University of Washington |
||
Department of Applied Mathematics | ||
AMATH 483/583 | Assigned: April 18, 2019 | |
Problem Set #3 | Due: April 25, 2019 |
This assignment is extracted as with the previous assignment into a directory ps3. In that directory is a file Questions.md with short answer questions that you will be asked in different parts of this assignment. To fill in your answers, open the file in vscode and Insert your answers directly into the file, using the format indicated.
The tar ball for this assignment can be downloaded with this link.

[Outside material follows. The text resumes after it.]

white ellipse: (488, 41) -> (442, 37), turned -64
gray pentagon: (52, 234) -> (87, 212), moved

By convention (and long since standardized), the function that is first invoked when a
C++ program is run is the function named main()
. In lecture and in previous
assignments, we have seen a very basic use of main()
#include <iostream>
int main() {
std::cout << "Hello World!" << std::endl;
return 0;
}
We have noted a few important things about main()
.
First, main()
is a function just like any
other; the only thing that makes it special is its name – the function with that
name is the one that will be called when your program is run. As “just a function”,
main has a return type (int
) and so must also return a value. As with any other
function, this value is returned to that which called the function. In the case of
main()
, there isn’t another function in your program that called main()
, so the
value is returned to something else. Namely, it is returned to the program that
invoked your program – typically the shell (bash).

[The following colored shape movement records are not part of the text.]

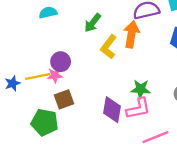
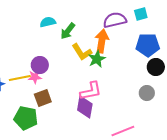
cyan semicircle: (48, 13) -> (48, 22), moved
yellow L-shape: (109, 47) -> (82, 52), turned -70
green star: (141, 89) -> (97, 59), moved, turned -30
pink L-shape: (138, 109) -> (91, 91), moved

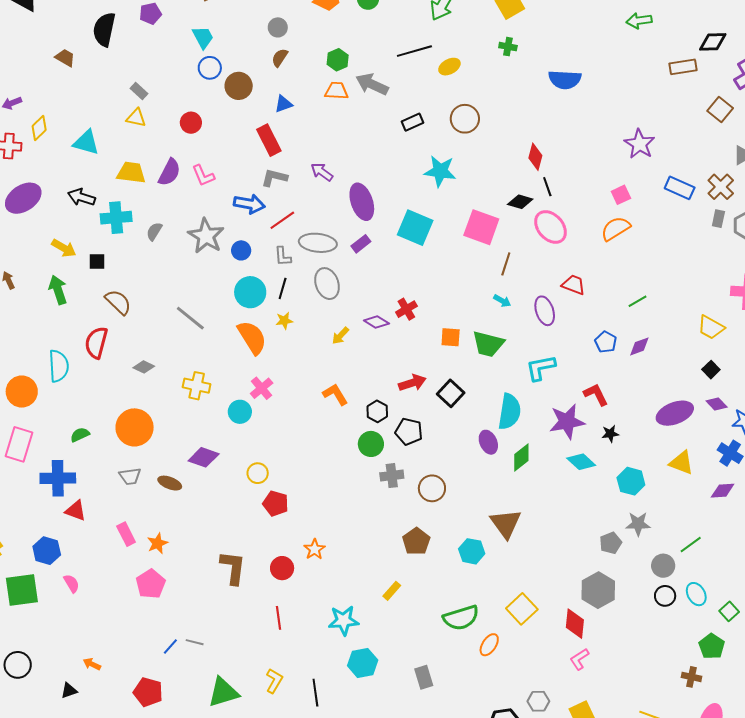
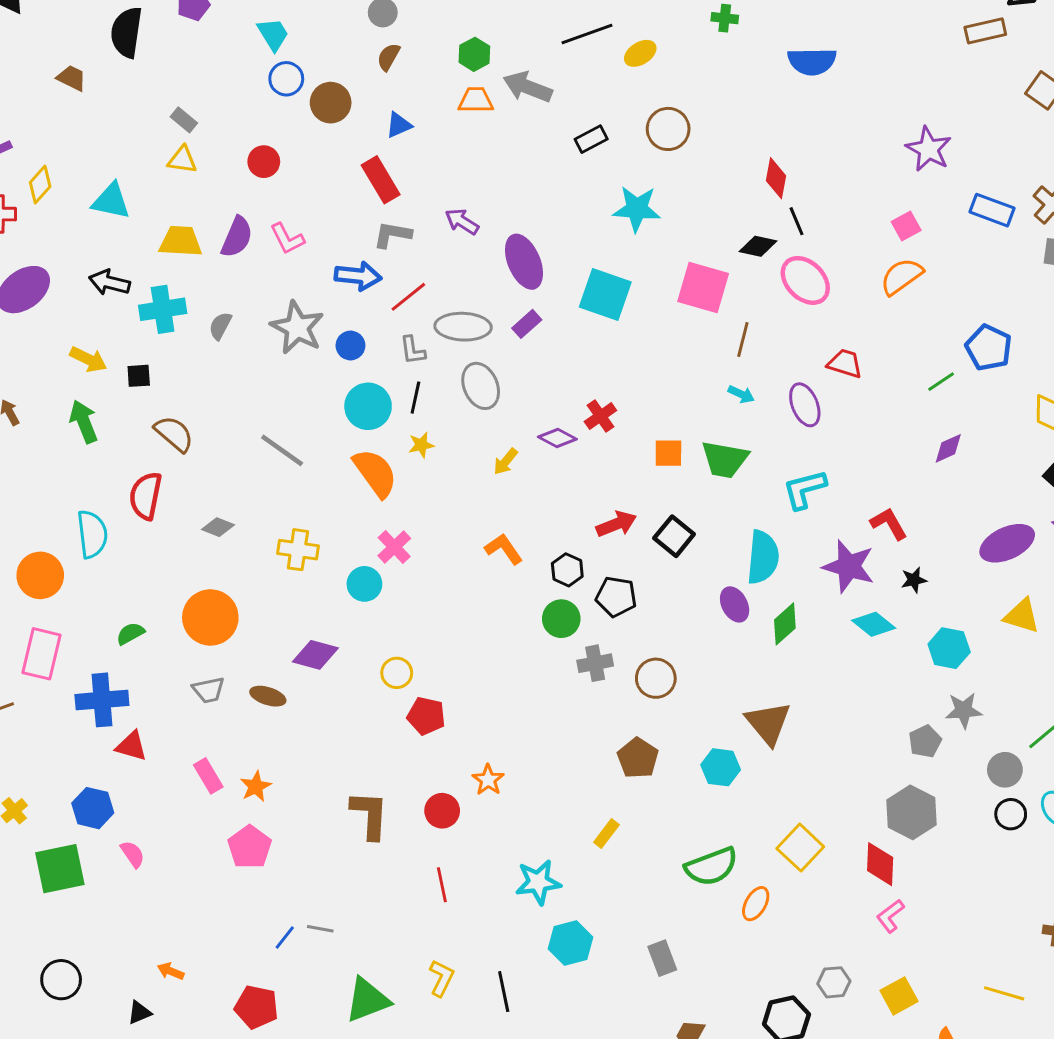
blue pentagon: (606, 342) -> (989, 348), moved, size x1.4
purple star: (567, 422) -> (849, 566), turned 30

But where is that value and how do you access it? If you examine the test script verify.bash, you will notice lines that look like this:
if [ $? == 0 ] ; then
echo "+++ $1 Passed +++"
else
echo "--- $1 Failed ---"
fi
These lines follow the execution of a program. The return value from the program –
the return value from that program’s main()
function – is accessed with the special
shell macro $?
.
In your ps3 directory there are two files: hello.cpp and goodbye.cpp. As supplied,
they both return 0 from main()
. There are rules to build hello.exe and goodbye.exe
in your Makefile. Build both of them:
$ make hello.exe goodbye.exe
Now run each of them and inspect the return value:
$ ./hello.exe
$ echo $?
$ ./goodbye.exe
$ echo $?
What is printed in response to the echo statements for each case?
Next, change goodbye.cpp so that main()
returns a non-zero value (say, 1 or -1).
Recompile goodbye.exe and re-run the two programs again:
$ make goodbye.exe
$ ./hello.exe
$ echo $?
$ ./goodbye.exe
$ echo $?
What is returned in this case?
In the command-line world of Linux/Unix/etc, programs are often invoked by other
programs (e.g., bash scripts) and the return values from executing programs are used
to signal successul execution (return 0) or not (return a non-zero error code).
Actual program output is generally returned as ASCII strings to the standard output
file (in C++ this is the std::cout
) and read into the standard input (std::cin
).
Command-line programs also can take parameters on the command line. For example, if you want to list the files in the director “/usr”, you would invoke
$ ls /usr
Here, ls is simply a program (by convention, Unix/Linux programs do not have a .exe extension). If you look in the /usr/bin directory, in fact, you will see the executable file for that command
$ ls /usr/bin/ls
Shell programs like bash operate in a ‘read-execute-print’ loop (REPL). The shell
takes all of characters typed on the line before you hit enter, parses it, executes
the command given (the first argument on the line), and prints the result. To execute
the first command, the shell searches the directories contained in the $PATH
environment variable and runs the program if it is found.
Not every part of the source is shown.